* _WHAT THE TASK ASKS_
The lines below should be written out again in full, exactly as they are.
=====
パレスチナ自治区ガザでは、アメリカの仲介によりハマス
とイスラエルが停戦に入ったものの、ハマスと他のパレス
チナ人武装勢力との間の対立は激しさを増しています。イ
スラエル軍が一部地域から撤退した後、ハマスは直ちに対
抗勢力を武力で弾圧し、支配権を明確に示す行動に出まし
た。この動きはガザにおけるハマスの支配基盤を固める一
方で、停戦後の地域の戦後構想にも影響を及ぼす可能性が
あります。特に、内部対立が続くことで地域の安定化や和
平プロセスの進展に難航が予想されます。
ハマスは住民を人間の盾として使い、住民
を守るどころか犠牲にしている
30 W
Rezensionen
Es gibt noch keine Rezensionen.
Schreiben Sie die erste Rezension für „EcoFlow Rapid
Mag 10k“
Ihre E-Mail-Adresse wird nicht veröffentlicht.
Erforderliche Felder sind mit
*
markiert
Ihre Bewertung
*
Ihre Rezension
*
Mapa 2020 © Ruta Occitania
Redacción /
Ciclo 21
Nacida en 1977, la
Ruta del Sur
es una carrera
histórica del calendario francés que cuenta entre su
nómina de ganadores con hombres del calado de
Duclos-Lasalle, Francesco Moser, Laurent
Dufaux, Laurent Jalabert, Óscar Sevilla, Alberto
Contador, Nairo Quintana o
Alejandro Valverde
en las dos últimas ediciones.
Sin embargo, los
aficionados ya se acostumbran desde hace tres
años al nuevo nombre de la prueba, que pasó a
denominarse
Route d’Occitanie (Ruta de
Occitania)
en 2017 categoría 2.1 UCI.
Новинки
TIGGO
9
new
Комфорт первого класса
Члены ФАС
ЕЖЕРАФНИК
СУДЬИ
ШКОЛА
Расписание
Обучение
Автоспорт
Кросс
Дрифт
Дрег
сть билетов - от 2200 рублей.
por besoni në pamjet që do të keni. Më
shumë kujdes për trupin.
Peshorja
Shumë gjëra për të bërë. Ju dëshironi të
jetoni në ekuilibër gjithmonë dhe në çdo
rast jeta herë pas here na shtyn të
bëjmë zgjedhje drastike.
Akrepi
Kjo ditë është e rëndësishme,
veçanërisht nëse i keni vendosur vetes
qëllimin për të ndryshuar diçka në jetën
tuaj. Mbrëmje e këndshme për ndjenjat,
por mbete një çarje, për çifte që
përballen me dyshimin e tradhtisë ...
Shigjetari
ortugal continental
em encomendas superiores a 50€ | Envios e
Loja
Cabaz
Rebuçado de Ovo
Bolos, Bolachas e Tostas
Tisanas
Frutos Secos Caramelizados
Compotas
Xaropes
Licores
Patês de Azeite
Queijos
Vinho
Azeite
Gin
=====
* _ANSWER BELOW_
パレスチナ自治区ガザでは、アメリカの仲介によりハマス
とイスラエルが停戦に入ったものの、ハマスと他のパレス
チナ人武装勢力との間の対立は激しさを増しています。イ
スラエル軍が一部地域から撤退した後、ハマスは直ちに対
抗勢力を武力で弾圧し、支配権を明確に示す行動に出まし
た。この動きはガザにおけるハマスの支配基盤を固める一
方で、停戦後の地域の戦後構想にも影響を及ぼす可能性が
あります。特に、内部対立が続くことで地域の安定化や和
平プロセスの進展に難航が予想されます。
ハマスは住民を人間の盾として使い、住民
を守るどころか犠牲にしている
30 W
Rezensionen
Es gibt noch keine Rezensionen.
Schreiben Sie die erste Rezension für „EcoFlow Rapid
Mag 10k“
Ihre E-Mail-Adresse wird nicht veröffentlicht.
Erforderliche Felder sind mit
*
markiert
Ihre Bewertung
*
Ihre Rezension
*
Mapa 2020 © Ruta Occitania
Redacción /
Ciclo 21
Nacida en 1977, la
Ruta del Sur
es una carrera
histórica del calendario francés que cuenta entre su
nómina de ganadores con hombres del calado de
Duclos-Lasalle, Francesco Moser, Laurent
Dufaux, Laurent Jalabert, Óscar Sevilla, Alberto
Contador, Nairo Quintana o
Alejandro Valverde
en las dos últimas ediciones.
Sin embargo, los
aficionados ya se acostumbran desde hace tres
años al nuevo nombre de la prueba, que pasó a
denominarse
Route d’Occitanie (Ruta de
Occitania)
en 2017 categoría 2.1 UCI.
Новинки
TIGGO
9
new
Комфорт первого класса
Члены ФАС
ЕЖЕРАФНИК
СУДЬИ
ШКОЛА
Расписание
Обучение
Автоспорт
Кросс
Дрифт
Дрег
сть билетов - от 2200 рублей.
por besoni në pamjet që do të keni. Më
shumë kujdes për trupin.
Peshorja
Shumë gjëra për të bërë. Ju dëshironi të
jetoni në ekuilibër gjithmonë dhe në çdo
rast jeta herë pas here na shtyn të
bëjmë zgjedhje drastike.
Akrepi
Kjo ditë është e rëndësishme,
veçanërisht nëse i keni vendosur vetes
qëllimin për të ndryshuar diçka në jetën
tuaj. Mbrëmje e këndshme për ndjenjat,
por mbete një çarje, për çifte që
përballen me dyshimin e tradhtisë ...
Shigjetari
ortugal continental
em encomendas superiores a 50€ | Envios e
Loja
Cabaz
Rebuçado de Ovo
Bolos, Bolachas e Tostas
Tisanas
Frutos Secos Caramelizados
Compotas
Xaropes
Licores
Patês de Azeite
Queijos
Vinho
Azeite
Gin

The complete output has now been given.